I know someone here who worked directly for NSA at Fort Meade and over the years he deteriorated due to his alcoholism and his bosses could not get rid of him no matter how useless he became, until he got arrested driving and then they pulled his clearance and finally could fire him.
Regardless of above, the GOP needs to keep publicly calling for firings on this to highlight the issue.
Baucus was one of the creatures that implored the IRSS to hassle conservative groups. Now he is “investigating” it. What a disgraceful, gigantic, unfunny joke this whole thing is.
Start at the bottom and make them too afraid to follow illegal orders.
Appoint a special prosecutor. Arrest those with basis to suspect the crime.
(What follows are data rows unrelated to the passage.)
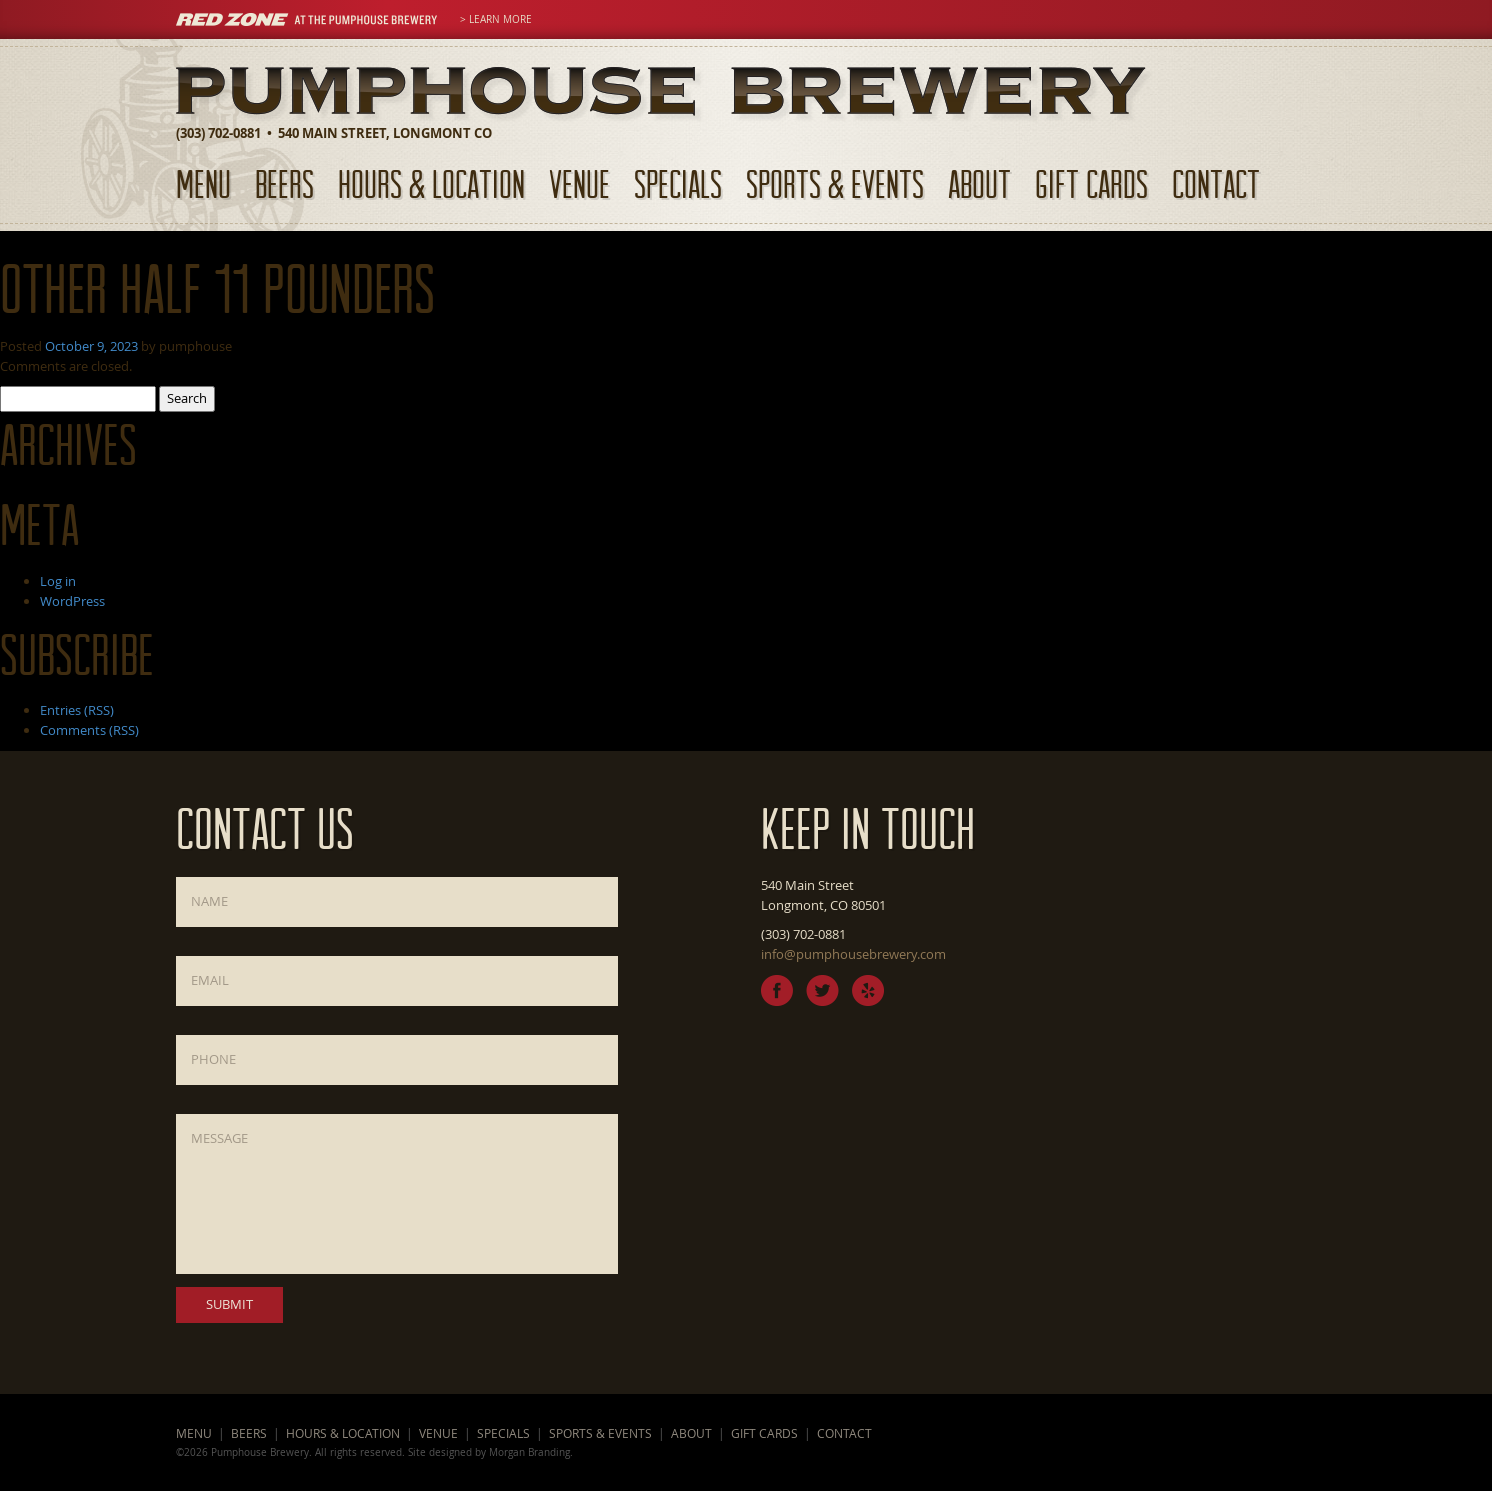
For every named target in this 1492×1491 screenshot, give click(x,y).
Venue (579, 183)
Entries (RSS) (77, 710)
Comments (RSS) (89, 730)
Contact (1216, 183)
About (979, 183)
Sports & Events (835, 183)
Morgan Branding (529, 1452)
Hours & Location (431, 183)
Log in (58, 581)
Hold trials to fairly judge guilt or innocence (more than the IRS Obamanites gave to the Tea-Party people). Let real justice be none.
In “Chapterhouse Dune” Frank Herbert wrote:
“Power attracts the corruptible. Absolute power attracts the absolutely corruptible. This is the danger of entrenched bureaucracy to its subject population. Even the spoils systems are preferable because levels of tolerance are lower and the corrupt can be thrown out periodically. Entrenched bureaucracy seldom can be touched short of violence. Beware when Civil Service and Military join hands.”
I wrote the following when McCain Feingold was being considered:
The civil service was started to remove government employees from the influence of politicians. The result has been to remove them from the influence of the voters. One result of this has been ever lower voter turnouts in each successive election. A large proportion of the electorate sees no reason for voting, because it changes nothing, and they are largely correct. Changing the elected officials leaves in place the same bureaucrats that made the day-to-day policy decisions when the previous officials were in office.
Indeed! It would seem that any supervisor that would seriously log all incidents would not be considered a team player, and most likely, a rogue employee.
Oh boy. People who can’t be fired will be administering our health care.
When it’s money, people get irate enough. Think about the repercussions when it’s people dying.
N-i-c-e take, Dio---those in office are supposed to adhere to a higher standard of law than we peons....but they are never held to account.
I urge Tea Party victims of the IRS to drop the logic----they need to factor in that they are dealing with cunning con artists. The Chi/mobsters in the WH have their con game down pat. These practiced WH con artists oozed out of the muck and mire of Chicago criminal politics and known every trick in the book.
SEEMS TO ME the con artists have a sub rosa unit deep in the bowels of the WH that surfs the net to chart the buzzwords conservatives are using to describe Ohaha---they then cunningly formulate their strategy based on our own buzzwords.
Ergo, FOX reporter Rosen is tagged as treasonous for merely doing his job---while Ohaha sits untouched atop a fetid pile of criminal wrongdoing.
The solution is simple. Dont bother with termination. File charges against them and then see how bold the union is.
Agree. Let’s see how much the union likes defending the indefensible.